As an example, let's say you want to build an iOS application. If you go on UpWork with all of your business requirements for an iOS application and create a job posting, you're throwing money into the wind. You're asking for an abstraction of technologies and you're paying for someone to do your critical thinking. Critical thinking costs a lot of money. They will have to figure out how to build the three screens that you asked for on the front-end. They will need to standup all of the services / infrastructure on the back-end to facilitate functionality. And they will need to figure out how to stitch the front-end to the back-end. Front-end + back-end talent usually operate in silos (different skill-sets), so you will need to hire an agency. You're going to need deep pockets to go this route.

But what if you understood the architecture of what you are trying to build? Let's say you invested the time to understand the "blueprint" of an end-to-end iOS application. You would be able to delineate front-end from back-end work.
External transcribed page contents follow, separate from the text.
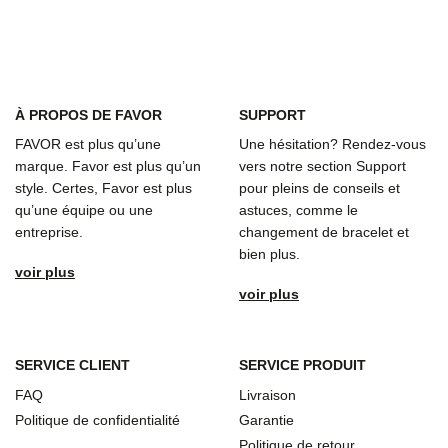
À
PROPOS DE FAVOR
SUPPORT
FAVOR est plus qu’une
Une hésitation? Rendez-vous
marque. Favor est plus qu’un
vers notre section Support
style. Certes, Favor est plus
pour pleins de conseils et
qu’une équipe ou une
astuces, comme le
entreprise.
changement de bracelet et
bien plus.
voir plus
voir plus
SERVICE CLIENT
SERVICE PRODUIT
FAQ
Livraison
Politique de confidentialité
Garantie
Politique de retour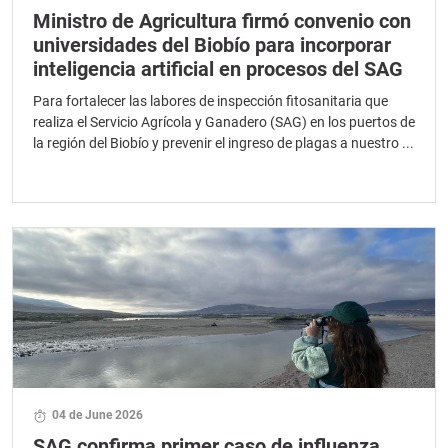
Ministro de Agricultura firmó convenio con
universidades del Biobío para incorporar
inteligencia artificial en procesos del SAG
Para fortalecer las labores de inspección fitosanitaria que
realiza el Servicio Agrícola y Ganadero (SAG) en los puertos de
la región del Biobío y prevenir el ingreso de plagas a nuestro ...
04 de June 2026
SAG confirma primer caso de influenza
Drilling down deeper into the front-end, you would come to understand the MVVM software design pattern and understand how data moves through an application. You'd learn that once a solid MVVM design pattern is put in place, generating screens iOS development is borderline trivial. Objective C & SWIFT skills (the language that iOS applications / screens are written in) are commodity.

Instead of paying $25 - 100K for your prototype, you could pay $1,500 for the front-end. I know this because I just did this. I had 20 individuals submit proposals. The average "non-technical" individual is too abstracted from the actual solution that is being built. As an analogy, you need to BE the General Contractor and sub out the work. You don't need to be the plumber. That's not your job. But you need to know the abstraction of "how plumbing is supposed to work". The end-goal is distilling work deliverables down to functional, commoditized skills. You don't need to be a software engineer to do this.

 

How did you learn the technical background to even know what tasks to assign like that? Did you study CS in college or did you just do all that research independently?

 

They find devs.

Same type of guys that describe themselves as "idea guys", and will offer a generous 2% equity if you can help engineer and develop the whole product, from start to finish.

 

Like other people have said, you can often outsource development, especially if the tech startup isn't super difficult- I'm a college CS major and I could probably code a tinder knockoff in a weekend if I put my mind to it.
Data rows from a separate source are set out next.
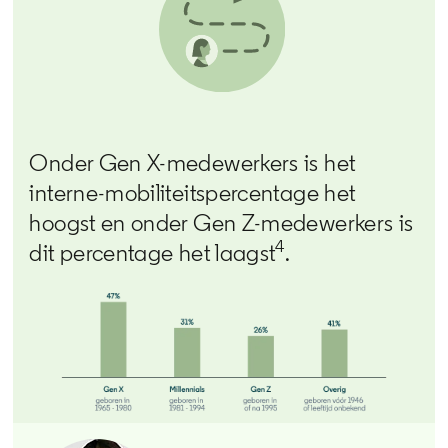
Onder Gen X-medewerkers is het
interne-mobiliteitspercentage het
hoogst en onder Gen Z-medewerkers is
4
dit percentage het laagst
.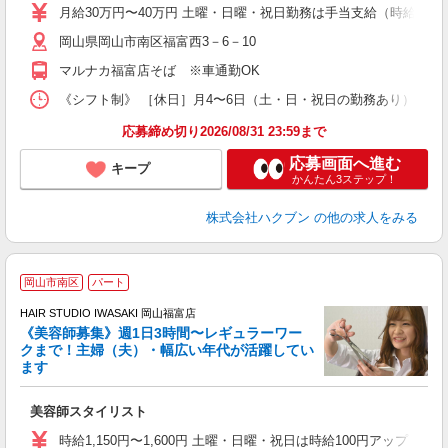
月給30万円〜40万円 土曜・日曜・祝日勤務は手当支給（時給換算1
岡山県岡山市南区福富西3－6－10
マルナカ福富店そば ※車通勤OK
《シフト制》 ［休日］月4〜6日（土・日・祝日の勤務あり） ［店舗
応募締め切り2026/08/31 23:59まで
応募画面へ進む
キープ
かんたん3ステップ！
株式会社ハクブン
の他の求人をみる
岡山市南区
パート
す
HAIR STUDIO IWASAKI 岡山福富店
《美容師募集》週1日3時間〜レギュラーワー
クまで！主婦（夫）・幅広い年代が活躍してい
ます
未
W
美容師スタイリスト
時給1,150円〜1,600円 土曜・日曜・祝日は時給100円アップ ※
Having worked at a VC though, most of the good ones will see through that. Especially from a top VC fund, they strongly prefer to fund companies where the founder built it or at the very least there is a technical co-founder- these guys have seen enough companies where some business guy thinks their the shit but doesn't know anything about tech, hires developers from India for pennies, and then acts surprised when the product sucks.

Obviously there are examples of successful companies that don't have a tech co-founder, but those are few and far between. Look up any unicorn and I guarantee 99% have a co-founder who built the original thing.

 

its both. if you ask the community for a great idea for a startup, you'd be surprised at how few truly great ideas you would get.

at the same time, there are lots of decent ideas that would take too much work for the idea generator to execute themselves

 

Wasn't expect this many comments. All great insights.

I asked the question although I'm learning iOS development myself. Given some experience in programming I'm confident, but I am so curious about how non-technical founders did it that I need to ask this question to a group of trusted professionals (I do not mean to flatter...)

Please keep posting your comments. Thanks.